La piscicoltura della tinca, una tradizione antica

La piscicoltura della tinca, una tradizione antica

L’allevamento della tinca è antico. La tinca oltre ad essere pescata nelle acque libere è sempre stata allevata ad anche per questo è uno dei pesci d’acqua dolce tipici della tradizione culinaria padana.

La sua fortuna nella gastronomia popolare va dal Piemonte al Veneto, passando per la Lombardia dei grandi laghi e dall’Emilia del grande Po ed è legata alle ridotte esigenze di ossigeno di questo pesce che si presta ad essere allevato letteralmente dietro casa, in piccoli stagni artificiali o anche in semplici buche.

In passato, quindi, la tinca era uno dei pesci presenti in molte cascine della Pianura Padana, letteralmente uno degli “animali da cortile” che se ne stava a stabulare nello stagno dove sguazzavano anche le anatre e le oche da cortile e dove magari condivideva l’acqua con le carpe, i pesci gatto e, in qualche caso, con le anguille, tutti pesci nutrienti che possono crescere in ambienti stagnanti senza acqua corrente e ricchi di erba acquatiche. Come la carpa e il pesce gatto la tinca è in grado anche di riprodursi dello stagno in cui è allevata, garantendo, quindi, una rigenerazione dello stock allevato.
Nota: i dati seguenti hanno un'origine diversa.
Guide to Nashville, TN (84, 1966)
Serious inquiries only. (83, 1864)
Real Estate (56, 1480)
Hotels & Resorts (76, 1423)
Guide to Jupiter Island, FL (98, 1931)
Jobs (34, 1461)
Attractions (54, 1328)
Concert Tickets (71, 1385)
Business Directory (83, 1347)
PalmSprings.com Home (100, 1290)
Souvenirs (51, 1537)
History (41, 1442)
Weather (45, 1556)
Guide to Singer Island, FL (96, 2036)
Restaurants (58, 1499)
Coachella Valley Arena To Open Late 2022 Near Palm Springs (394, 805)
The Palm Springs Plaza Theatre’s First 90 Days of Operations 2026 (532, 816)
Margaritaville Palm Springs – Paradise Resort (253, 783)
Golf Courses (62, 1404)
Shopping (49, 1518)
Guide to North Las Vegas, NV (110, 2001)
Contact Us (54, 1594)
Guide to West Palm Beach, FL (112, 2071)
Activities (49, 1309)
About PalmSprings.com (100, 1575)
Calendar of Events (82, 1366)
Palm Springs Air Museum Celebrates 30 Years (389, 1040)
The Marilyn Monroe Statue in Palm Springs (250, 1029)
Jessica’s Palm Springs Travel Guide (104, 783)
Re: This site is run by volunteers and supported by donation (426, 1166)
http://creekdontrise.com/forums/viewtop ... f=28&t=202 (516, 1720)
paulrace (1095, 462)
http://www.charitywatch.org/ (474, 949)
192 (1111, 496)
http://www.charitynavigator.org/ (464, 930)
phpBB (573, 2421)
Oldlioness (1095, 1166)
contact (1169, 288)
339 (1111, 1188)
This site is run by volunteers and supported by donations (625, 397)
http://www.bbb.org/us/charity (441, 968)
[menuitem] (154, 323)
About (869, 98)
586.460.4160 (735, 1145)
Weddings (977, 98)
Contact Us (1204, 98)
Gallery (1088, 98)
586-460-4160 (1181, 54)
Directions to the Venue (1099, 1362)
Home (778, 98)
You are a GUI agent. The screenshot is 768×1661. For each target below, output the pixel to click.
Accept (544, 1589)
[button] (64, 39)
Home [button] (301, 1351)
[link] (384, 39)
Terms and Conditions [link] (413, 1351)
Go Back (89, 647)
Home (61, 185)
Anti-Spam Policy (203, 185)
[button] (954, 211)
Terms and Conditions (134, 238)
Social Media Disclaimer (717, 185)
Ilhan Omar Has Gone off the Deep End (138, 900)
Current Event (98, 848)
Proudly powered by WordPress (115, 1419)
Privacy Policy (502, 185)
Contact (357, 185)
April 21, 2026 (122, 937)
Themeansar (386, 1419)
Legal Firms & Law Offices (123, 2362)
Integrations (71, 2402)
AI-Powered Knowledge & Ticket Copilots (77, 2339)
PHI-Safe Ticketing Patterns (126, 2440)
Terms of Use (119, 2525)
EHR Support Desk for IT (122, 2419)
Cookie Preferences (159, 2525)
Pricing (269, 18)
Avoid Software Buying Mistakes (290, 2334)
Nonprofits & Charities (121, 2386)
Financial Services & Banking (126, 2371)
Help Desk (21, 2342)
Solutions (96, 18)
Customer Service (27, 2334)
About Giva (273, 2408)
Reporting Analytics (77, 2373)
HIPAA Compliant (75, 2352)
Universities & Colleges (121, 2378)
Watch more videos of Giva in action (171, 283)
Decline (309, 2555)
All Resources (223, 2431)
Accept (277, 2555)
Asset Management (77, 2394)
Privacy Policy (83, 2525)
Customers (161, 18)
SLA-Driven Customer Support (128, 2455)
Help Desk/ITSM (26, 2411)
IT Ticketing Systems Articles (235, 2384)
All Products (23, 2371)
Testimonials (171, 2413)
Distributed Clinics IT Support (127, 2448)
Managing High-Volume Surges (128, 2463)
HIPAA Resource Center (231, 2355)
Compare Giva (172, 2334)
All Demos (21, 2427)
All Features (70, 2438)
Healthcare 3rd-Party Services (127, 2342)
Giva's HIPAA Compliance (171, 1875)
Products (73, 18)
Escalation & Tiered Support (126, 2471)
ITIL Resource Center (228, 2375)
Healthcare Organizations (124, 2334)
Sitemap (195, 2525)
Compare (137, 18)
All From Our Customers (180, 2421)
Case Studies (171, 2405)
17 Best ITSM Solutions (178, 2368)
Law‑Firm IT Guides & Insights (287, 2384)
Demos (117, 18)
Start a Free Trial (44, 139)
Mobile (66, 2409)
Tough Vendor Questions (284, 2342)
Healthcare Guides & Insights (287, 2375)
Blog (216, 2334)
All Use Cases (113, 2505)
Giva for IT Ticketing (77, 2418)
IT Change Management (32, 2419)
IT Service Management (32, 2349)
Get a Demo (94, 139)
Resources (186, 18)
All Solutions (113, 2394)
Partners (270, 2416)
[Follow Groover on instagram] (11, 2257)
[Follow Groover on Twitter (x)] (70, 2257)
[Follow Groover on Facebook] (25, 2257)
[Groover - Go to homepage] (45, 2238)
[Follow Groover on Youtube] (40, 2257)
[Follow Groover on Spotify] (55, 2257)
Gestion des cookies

Questi “pesci da cascina” appartengono tutti a specie che resistono a condizioni di scarsità di ossigeno e di innalzamento della temperatura dell’acqua nei mesi estivi. La scelta è sempre stata ristretta alla carpa, al pesce gatto, alla costosa anguilla (costosa e difficile da comprare allo stadio di anguillina) e, appunto, alla tinca. Se tra queste specie è la carpa a garantire la massima resa in carne (può arrivare in stagno a una dozzina di Kg), la tinca di 80-100 gr è più adatta a una lunga conservazione in carpione essendo un pesce più sottile e un po' meno grasso.

La tinca è onnivora: mangia di notte e preda larve di zanzara e di moscerini (i chironomidi che stanno nel fango), mangia lumachine da acqua stagnante che spesso invadono gli stagni e sanguisughe o planarie. Li scova tutti con i due barbigli, organi di senso fenomenali con cui setaccia il fondo. Ma si nutre anche di semi, erbe acquatiche e ogni altro vegetale ad alto contenuto glucidico e proteico che trova.

Il metodo di allevamento familiare è sempre stato molto semplice. Le tinchette venivano comprate da un altro contadino (o venivano pescate con le reti), poi venivano immesse negli stagni di cascina e lasciate crescere. Ogni tanto venivano raccolte per essere consumate soprattutto il venerdì e durante la Quaresima.

Le tinche venivano lasciate crescere da sole alimentate, di tanto in tanto, con mais e scarti alimentari, soprattutto sfarinati quando non venivano dati ai maiali e alle oche.

L’allevamento intensivo classico è, invece, quello tipico dell’itticoltura. La tinchicoltura viene praticata soprattutto in centro Italia e nel Nord Est. I pesci sono alimentati con mangime industriale pellettato o granulato (a seconda degli stadi di accrescimento) specifico per ciprinidi (carpe e tinche). È composto soprattutto da carboidrati e composti proteici derivati da farine animali addizionati con vitamine. L’obiettivo dell’allevamento industriale è la velocità di accrescimento per raggiungere la taglia commerciale che, in tutta Italia è sui 3-400 grammi.